Exercise instructions:
Would you transcribe the line that holds "La Guygnôle 10 novembre", plus every line beneath it through the end of the data, exactly and with nothing added?

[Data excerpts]
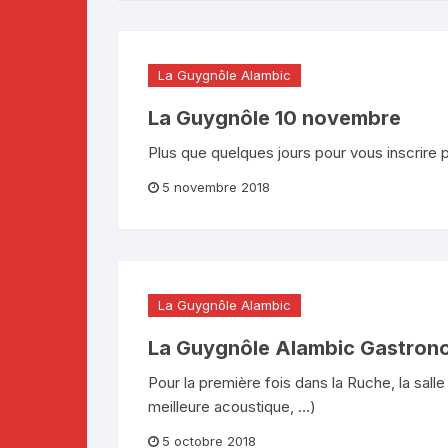
La Guygnôle Alambic
La Guygnôle 10 novembre
Plus que quelques jours pour vous inscrire p
5 novembre 2018
La Guygnôle Alambic
La Guygnôle Alambic Gastron
Pour la première fois dans la Ruche, la sal
meilleure acoustique, …)
5 octobre 2018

Answer box:
La Guygnôle 10 novembre
Plus que quelques jours pour vous inscrire p
5 novembre 2018
La Guygnôle Alambic
La Guygnôle Alambic Gastron
Pour la première fois dans la Ruche, la sal
meilleure acoustique, …)
5 octobre 2018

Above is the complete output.